A week or two ago, I was browsing Doughmonkey’s website to see what I was missing. The Goat Butter Caramelized Apple Strudel struck a chord, and I knew I would be attempting my own version in the near future. Because I like to play around with flavors, I wondered how a caramelized apple and goat cheese strudel would be, and decided it was worth a shot.
The first step, obviously, is caramelizing the apples. I thought that nice thick slices, à la tarte tatin, would be best, so I peeled two apples (they were Braeburns, I believe) and cut each into eight wedges, removing the core as I went. Meanwhile, I was melting butter and cassonade in a pan, so when the apples were prepped, they went straight into the hot butter/sugar mixture.
I cooked them over medium-low heat, turning them occasionally, until they were evenly browned on all sides.
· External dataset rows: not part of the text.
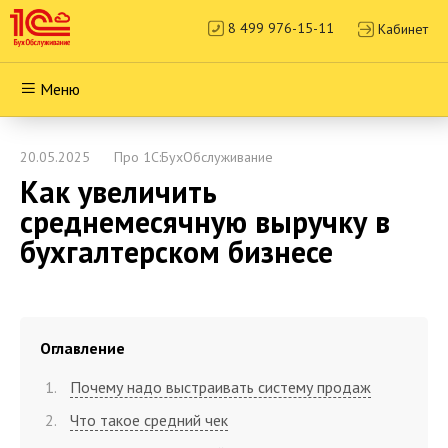
8 499 976-15-11
Кабинет
Меню
20.05.2025
Про 1С:БухОбслуживание
Как увеличить
среднемесячную выручку в
бухгалтерском бизнесе
Оглавление
Почему надо выстраивать систему продаж
Что такое средний чек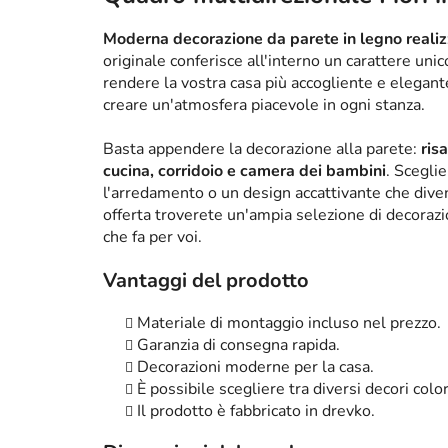
Moderna decorazione da parete in legno realizz
originale conferisce all'interno un carattere un
rendere la vostra casa più accogliente e elega
creare un'atmosfera piacevole in ogni stanza.
Basta appendere la decorazione alla parete:
ris
cucina, corridoio e camera dei bambini
. Scegli
l'arredamento o un design accattivante che diven
offerta troverete un'ampia selezione di decorazi
che fa per voi.
Vantaggi del prodotto
Materiale di montaggio incluso nel prezzo.
Garanzia di consegna rapida.
Decorazioni moderne per la casa.
È possibile scegliere tra diversi decori color
Il prodotto è fabbricato in drevko.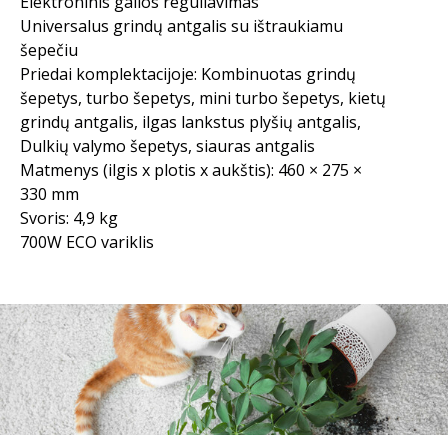
Elektroninis galios reguliavimas
Universalus grindų antgalis su ištraukiamu
šepečiu
Priedai komplektacijoje: Kombinuotas grindų
šepetys, turbo šepetys, mini turbo šepetys, kietų
grindų antgalis, ilgas lankstus plyšių antgalis,
Dulkių valymo šepetys, siauras antgalis
Matmenys (ilgis x plotis x aukštis): 460 × 275 ×
330 mm
Svoris: 4,9 kg
700W ECO variklis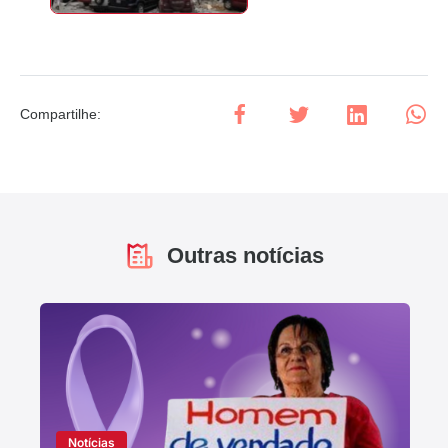
Compartilhe
:
Outras notícias
Notícias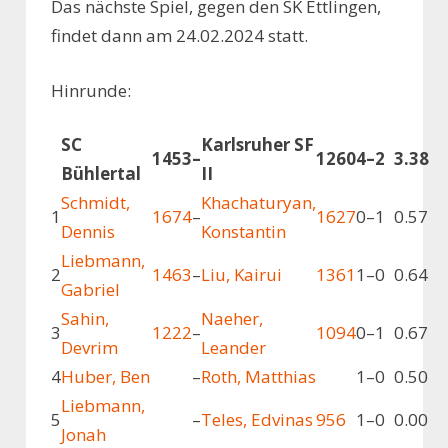
Das nächste Spiel, gegen den SK Ettlingen,
findet dann am 24.02.2024 statt.
Hinrunde:
SC
Karlsruher SF
1453
–
1260
4
–
2
3.38
Bühlertal
II
Schmidt,
Khachaturyan,
1
1674
–
1627
0
–
1
0.57
Dennis
Konstantin
Liebmann,
2
1463
–
Liu, Kairui
1361
1
–
0
0.64
Gabriel
Sahin,
Naeher,
3
1222
–
1094
0
–
1
0.67
Devrim
Leander
4
Huber, Ben
–
Roth, Matthias
1
–
0
0.50
Liebmann,
5
–
Teles, Edvinas
956
1
–
0
0.00
Jonah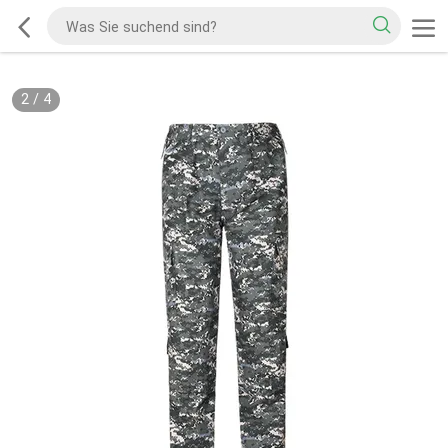
2
/
4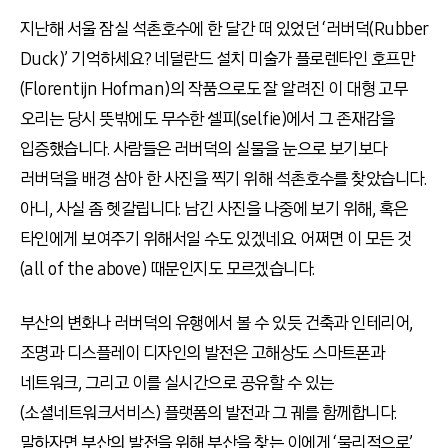
지난해 서울 잠실 석촌호수에 한 달간 떠 있었던 ‘러버덕(Rubber
Duck)’ 기억하세요? 네덜란드 설치 미술가 플로렌타인 호프만
(Florentijn Hofman)의 작품으로도 잘 알려진 이 대형 고무
오리는 당시 뜻밖에도 무수한 셀피(selfie)에서 그 존재감을
입증했습니다. 사람들은 러버덕의 실물을 눈으로 보기보다
러버덕을 배경 삼아 한 사진을 찍기 위해 석촌호수를 찾았습니다.
아니, 사실 좀 헷갈립니다. 남긴 사진을 나중에 보기 위해, 혹은
타인에게 보여주기 위해서일 수도 있겠네요. 어쩌면 이 모든 것
(all of the above) 때문인지도 모르겠습니다.
부산의 변화나 러버덕의 유행에서 볼 수 있듯 건축과 인테리어,
조명과 디스플레이 디자인의 발전은 고해상도 스마트폰과
네트워크, 그리고 이를 실시간으로 공유할 수 있는
(소셜네트워크서비스) 플랫폼의 발전과 그 궤를 함께합니다.
말하자면 부산의 발전을 위해 부산을 찾는 이에게 ‘물리적으로’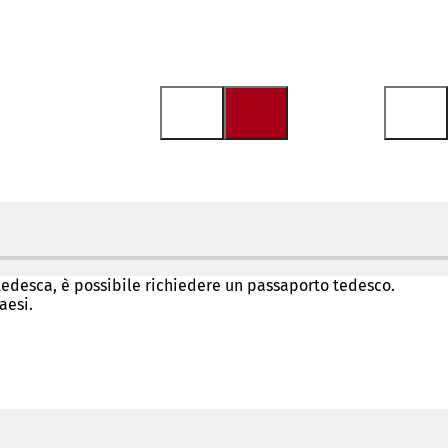
a tedesca, è possibile richiedere un passaporto tedesco.
aesi.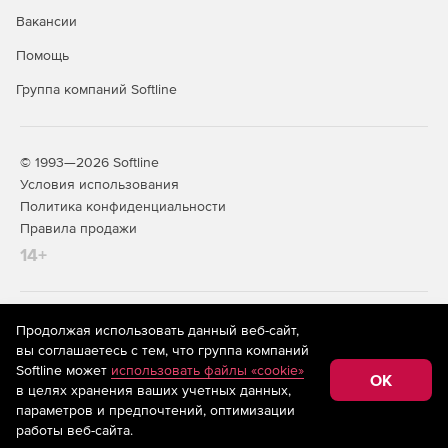
Вакансии
Помощь
Группа компаний Softline
© 1993—2026 Softline
Условия использования
Политика конфиденциальности
Правила продажи
14+
На информационном ресурсе store.softline.ru применяются
Продолжая использовать данный веб-сайт,
рекомендательные технологии
(информационные технологии
вы соглашаетесь с тем, что группа компаний
предоставления информации на основе сбора,
Softline может
использовать файлы «cookie»
систематизации и анализа сведений, относящихся к
OK
в целях хранения ваших учетных данных,
предпочтениям пользователей сети «Интернет»,
находящихся на территории Российской Федерации)
параметров и предпочтений, оптимизации
работы веб-сайта.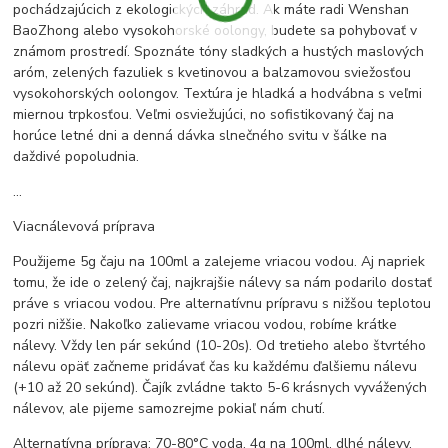
pochádzajúcich z ekologických záhrad. Ak máte radi Wenshan
BaoZhong alebo vysokohorské oolongy, budete sa pohybovať v
známom prostredí. Spoznáte tóny sladkých a hustých maslových
aróm, zelených fazuliek s kvetinovou a balzamovou sviežosťou
vysokohorských oolongov. Textúra je hladká a hodvábna s veľmi
miernou trpkosťou. Veľmi osviežujúci, no sofistikovaný čaj na
horúce letné dni a denná dávka slnečného svitu v šálke na
daždivé popoludnia.
...
Viacnálevová príprava
Použijeme 5g čaju na 100ml a zalejeme vriacou vodou. Aj napriek
tomu, že ide o zelený čaj, najkrajšie nálevy sa nám podarilo dostať
práve s vriacou vodou. Pre alternatívnu prípravu s nižšou teplotou
pozri nižšie. Nakoľko zalievame vriacou vodou, robíme krátke
nálevy. Vždy len pár sekúnd (10-20s). Od tretieho alebo štvrtého
nálevu opäť začneme pridávať čas ku každému ďalšiemu nálevu
(+10 až 20 sekúnd). Čajík zvládne takto 5-6 krásnych vyvážených
nálevov, ale pijeme samozrejme pokiaľ nám chutí.
Alternatívna príprava: 70-80°C voda, 4g na 100ml, dlhé nálevy.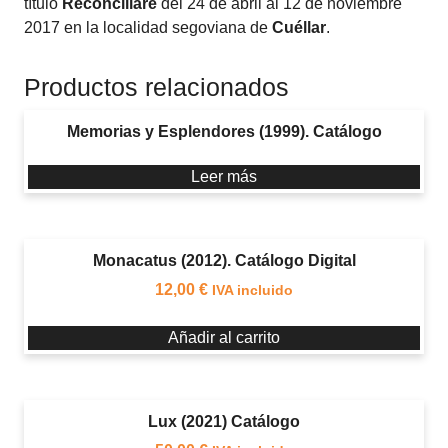
título
Reconciliare
del 24 de abril al 12 de noviembre
2017 en la localidad segoviana de
Cuéllar
.
Productos relacionados
Memorias y Esplendores (1999). Catálogo
Leer más
Monacatus (2012). Catálogo Digital
12,00
€
IVA incluido
Añadir al carrito
Lux (2021) Catálogo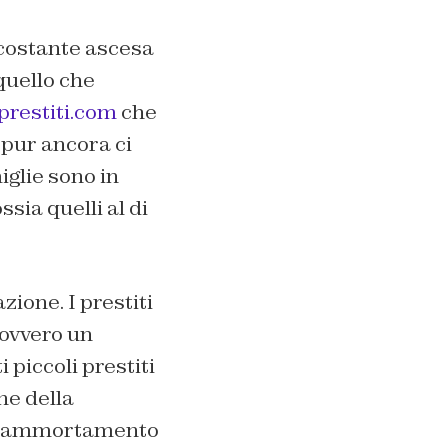
 costante ascesa
quello che
iprestiti.com
che
ppur ancora ci
iglie sono in
sia quelli al di
ione. I prestiti
 ovvero un
 piccoli prestiti
ne della
 di ammortamento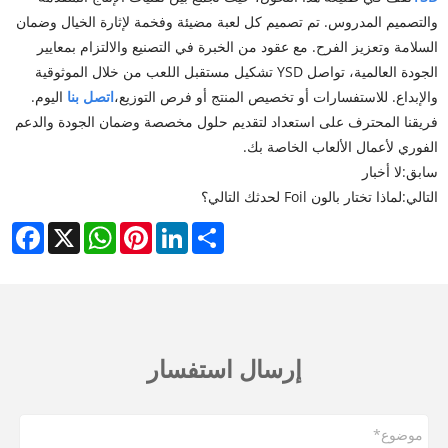
والتصميم المدروس. تم تصميم كل لعبة مضيئة وفخمة لإثارة الخيال وضمان
السلامة وتعزيز الفرح. مع عقود من الخبرة في التصنيع والالتزام بمعايير
الجودة العالمية، تواصل YSD تشكيل مستقبل اللعب من خلال الموثوقية
والإبداع. للاستفسارات أو تخصيص المنتج أو فرص التوزيع،
اتصل بنا
اليوم.
فريقنا المحترف على استعداد لتقديم حلول مخصصة وضمان الجودة والدعم
الفوري لأعمال الألعاب الخاصة بك.
سابق:
لا أخبار
التالي:
لماذا تختار بالون Foil لحدثك التالي؟
cebook
WhatsApp
X
Pinterest
LinkedIn
Share
إرسال استفسار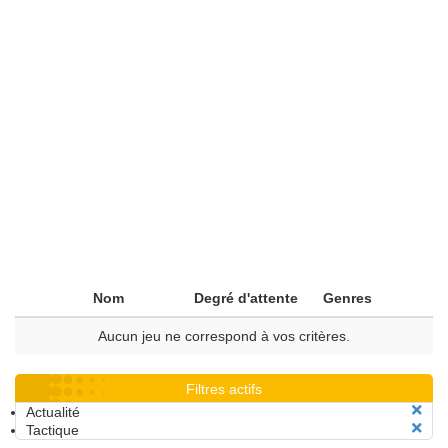
Nom
Degré d'attente
Genres
Aucun jeu ne correspond à vos critères.
Filtres actifs
Actualité
Tactique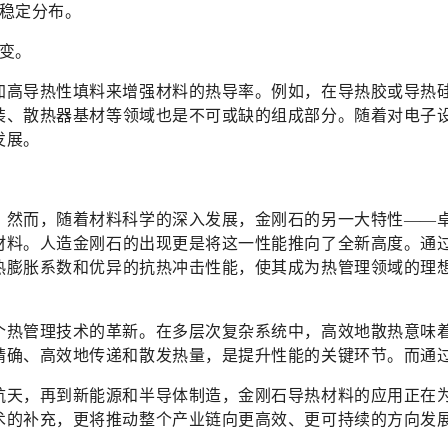
稳定分布。
变。
加高导热性填料来增强材料的热导率。例如，在导热胶或导热
装、散热器基材等领域也是不可或缺的组成部分。
随着对电子
发展。
，然而，随着材料科学的深入发展，金刚石的另一大特性——
材料。
人造金刚石的出现更是将这一性能推向了全新高度。
通
热膨胀系数和优异的抗热冲击性能，使其成为热管理领域的理
个热管理技术的革新。在多层次复杂系统中，高效地散热意味
精确、高效地传递和散发热量，是提升性能的关键环节。而通
航天，再到新能源和半导体制造，金刚石导热材料的应用正在
术的补充，更将推动整个产业链向更高效、更可持续的方向发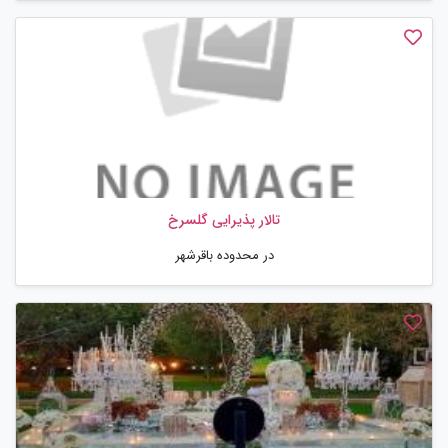
تالار پذیرایی گلسرخ
در محدوده باقرشهر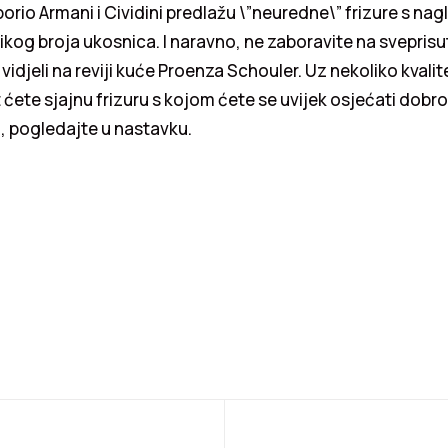
rio Armani i Cividini predlažu \”neuredne\” frizure s na
ikog broja ukosnica. I naravno, ne zaboravite na sveprisu
idjeli na reviji kuće Proenza Schouler. Uz nekoliko kvalit
 ćete sjajnu frizuru s kojom ćete se uvijek osjećati dobro
, pogledajte u nastavku.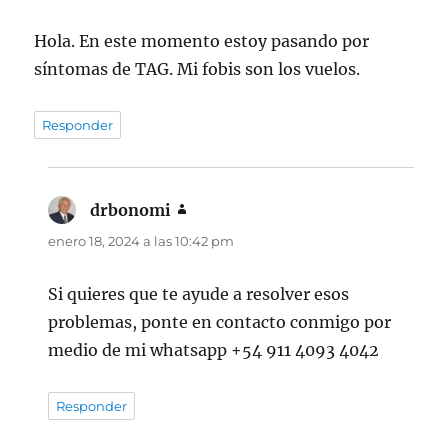
Hola. En este momento estoy pasando por
síntomas de TAG. Mi fobis son los vuelos.
Responder
drbonomi
dice:
enero 18, 2024 a las 10:42 pm
Si quieres que te ayude a resolver esos
problemas, ponte en contacto conmigo por
medio de mi whatsapp +54 911 4093 4042
Responder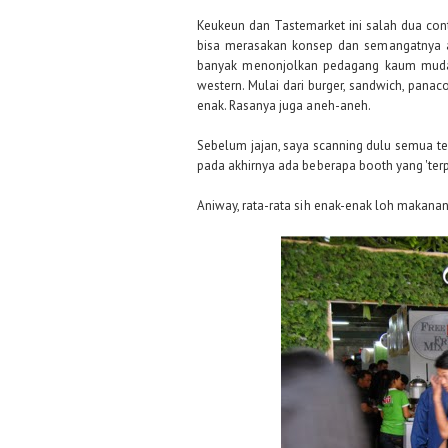
Keukeun
dan Tastemarket ini salah dua con
bisa merasakan konsep dan semangatnya an
banyak menonjolkan pedagang kaum muda.
western. Mulai dari burger, sandwich, panac
enak. Rasanya juga aneh-aneh.
Sebelum jajan, saya scanning dulu semua te
pada akhirnya ada beberapa booth yang 'ter
Aniway, rata-rata sih enak-enak loh makana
At this point I threw in another tablespoon or so of butter, to slow down the cooking and bump up the buttery flavor (let’s not forget the title of the dessert that inspired this one). I let them continue browning until they were deep golden brown in color, then removed the pan from the heat and let them cool.
I wasn’t about to try to make strudel dough on my own, but I know from experience that it is similar enough to phyllo dough that the latter can easily substitute. At the store I found phyllo without a problem, and next to it were packages of brick paper (feuilles de brick), a thin pastry dough which I believe is North African in origin. It is quite similar to phyllo dough, but slightly easier to work with and perhaps even closer in texture to the strudel dough I was trying to emulate. since brick paper is sold in round sheets, I had to figure out what shape I wanted the final dessert to be. I decided that triangles would be easy and less likely to involve a huge mess than a roll- or beggar’s purse- shaped pastry was. So I cut the circle of dough in half, brushed it with butter (and when I say “brushed,” I mean “smeared with my fingers,” since I don’t have a pastry brush yet), and folded it in half lengthwise. I placed two pieces of caramelized apple at one end of the resulting strip and topped them with a dollop of fresh goat cheese.
Then I folded it up, spanakopita-style, into a neat little triangle. Note: this was just the right amount of filling – any more, and I would have had real trouble getting the dough to fold all the way around it.
I debated frying them in butter on the stove, but ended up opting for the less greasy (and cleaner) baking method for cooking my apple-goat cheese triangles.
They came out smashingly. The crisp pastry surrounding the buttery-soft caramelized apples and the gently tangy goat cheese worked really well together. We ate them unadorned, and enjoyed them quite a bit, but an apple gastrique sauce and a scoop of vanilla or cinnamon ice cream would have pushed these babies over the top.